Sarah is startled but intrigued. But she immediately sets out one nonnegotiable condition: McGavin must also pay for a rollback for her husband Don. McGavin initially balks—Don was an audio engineer and producer for CBC Radio before he retired; he's of no use to the SETI effort, and the process is supremely expensive. But the rich man relents, and, after considerable soul-searching, Sarah and Don agree to undergo the procedure.
Tragically, though, the procedure works for Don, but not for Sarah. Rejuvenex, the company that performed the treatment, thinks the failure of Sarah to become young again may be related to experimental therapies she underwent decades previously for breast cancer—but regardless of the cause, there's nothing they can do. Although it'll take months for Don's rolling back to complete, it's inexorable: he's going to end up being physically in his mid-twenties, while Sarah will remain in her late eighties.
The current message from Sigma Draconis remains unreadable, locked behind an encryption algorithm that the aliens have clearly explained in a header to their message but to which they've failed to provide the decryption key.
In trying to figure out what that key might be—and to keep her mind off the growing age gap between her and her husband—Sarah spends a lot of time contemplating the first message from Sigma Draconis, received way back in 2009. In it, the aliens established that although it's technically correct to write the result of the question “What is eight divided by twelve?” as either 2/3 or 4/6, the answer 2/3 is preferable (because the fraction has been reduced). They also established that whether the number one is or isn't a prime number is a matter of opinion. This mathematical vocabulary allowed them to explore moral issues in the rest of their message.

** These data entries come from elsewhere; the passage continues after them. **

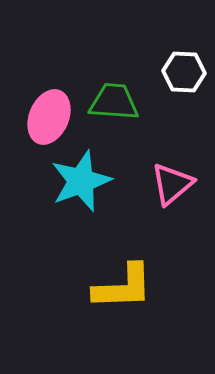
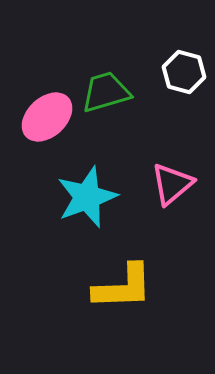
white hexagon: rotated 12 degrees clockwise
green trapezoid: moved 8 px left, 10 px up; rotated 20 degrees counterclockwise
pink ellipse: moved 2 px left; rotated 24 degrees clockwise
cyan star: moved 6 px right, 16 px down
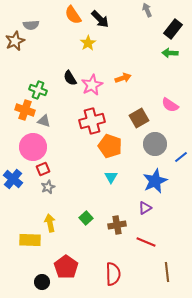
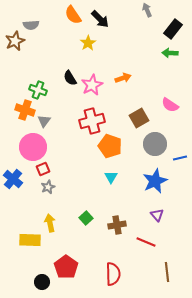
gray triangle: rotated 48 degrees clockwise
blue line: moved 1 px left, 1 px down; rotated 24 degrees clockwise
purple triangle: moved 12 px right, 7 px down; rotated 40 degrees counterclockwise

Sarah vividly recalls the fateful day all those years ago when she finally figured out exactly what the first message was, and what sort of reply the aliens wanted. Her breakthrough had been recognizing that the first message from Sigma Draconis was a survey—a questionnaire on moral and ethical conundrums, laid out with spaces for a thousand sets of replies; the aliens apparently wanted to see a cross-section of human responses.
Sarah had ended up orchestrating the gathering of anonymous replies through a web site, and, at the urging of her son Carl, who had been sixteen then, she had included her own set of survey responses in the bundle of replies sent to Sigma Draconis.

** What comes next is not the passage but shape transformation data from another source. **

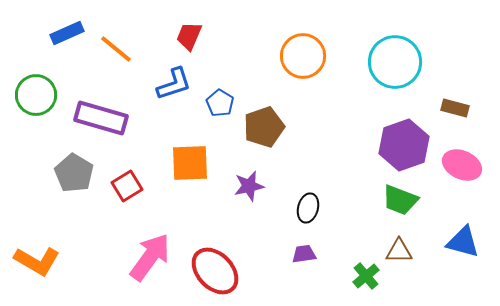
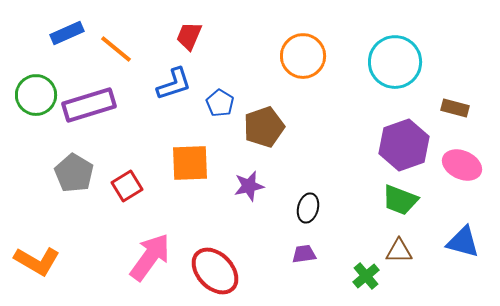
purple rectangle: moved 12 px left, 13 px up; rotated 33 degrees counterclockwise
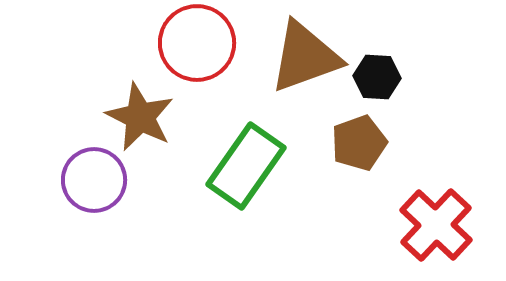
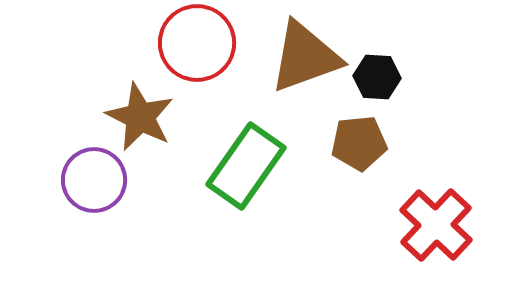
brown pentagon: rotated 14 degrees clockwise
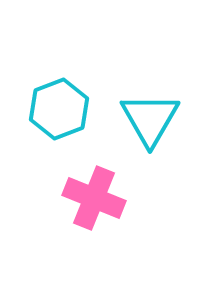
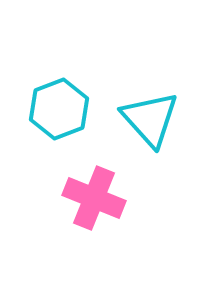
cyan triangle: rotated 12 degrees counterclockwise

Now, though, in 2048, Sarah and Don are sadly growing apart. Don has much more physical energy than she does, and that's leading to dissatisfaction in the bedroom. Also, Don's mental acuity has improved since the rollback, causing him, despite his best intentions, to feel irritation at Sarah's difficulty in remembering things.
Don tries to get back his old job—or any job—at CBC Radio, but there's no place for him there. His technical knowledge is decades out of date, and middle-aged employees won't be happy being managed by someone who looks twenty-five. On top of all that, Don's old friends, near the ends of their natural lives, are insanely jealous that he's been given decades more to live. Don is so despondent that he contemplates suicide; after all, he reasons, his life had been almost over before this procedure—ending it now would just be setting things right.

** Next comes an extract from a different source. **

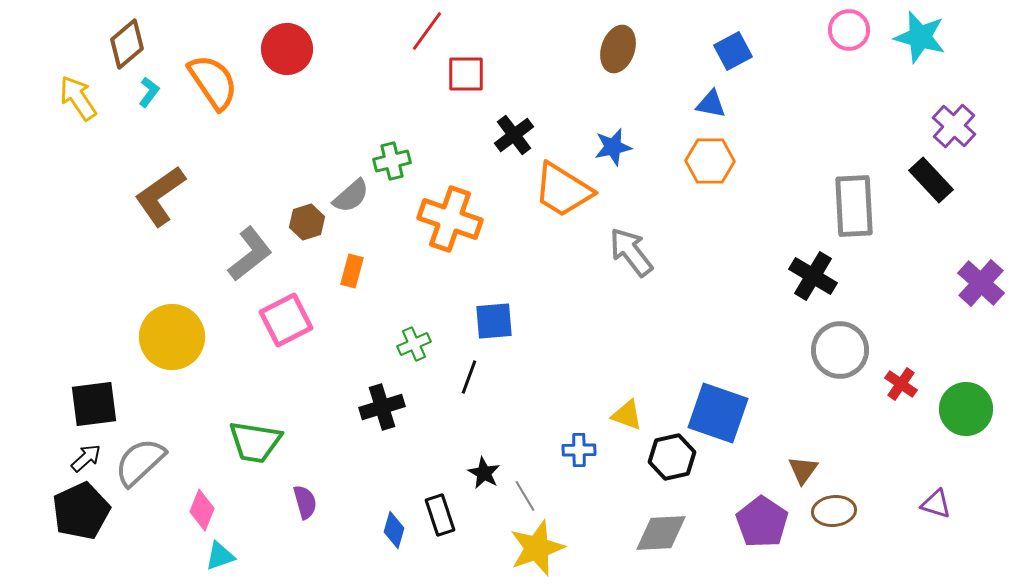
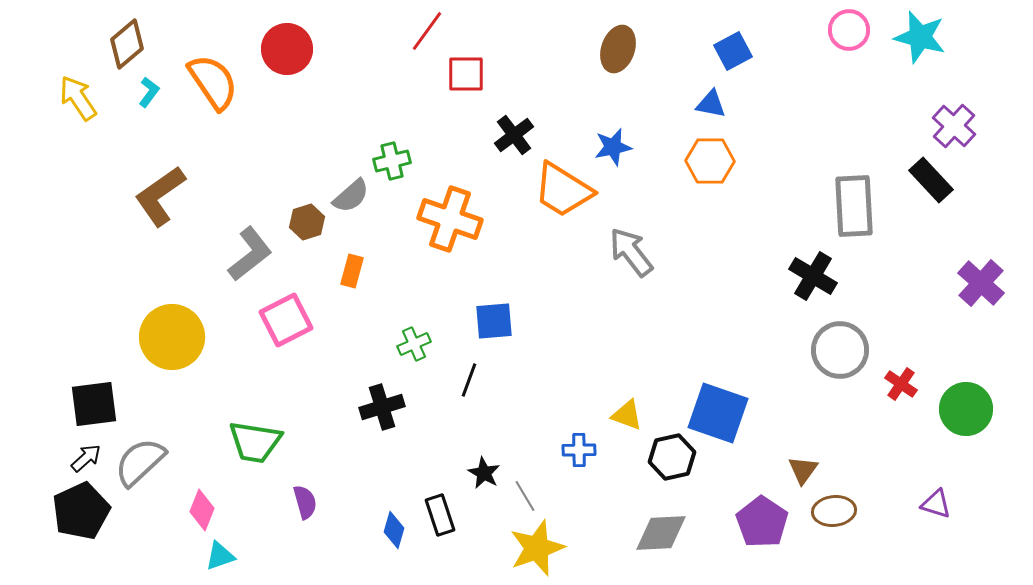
black line at (469, 377): moved 3 px down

Sarah, believing the decryption key must be something in one of the thousand sets of survey replies sent to Sigma Draconis four decades ago, sends Don down to the University of Toronto to retrieve archived paper copies of those replies. There, Don meets Lenore Darby, a twenty-five-year-old SETI grad student working on a master's degree. To Don's delight, she shares his passion for the game Scrabble. They end up having an innocent lunch together, and later in the day, with Sarah's permission, Don joins Lenore and other grad students for chicken wings at a pub.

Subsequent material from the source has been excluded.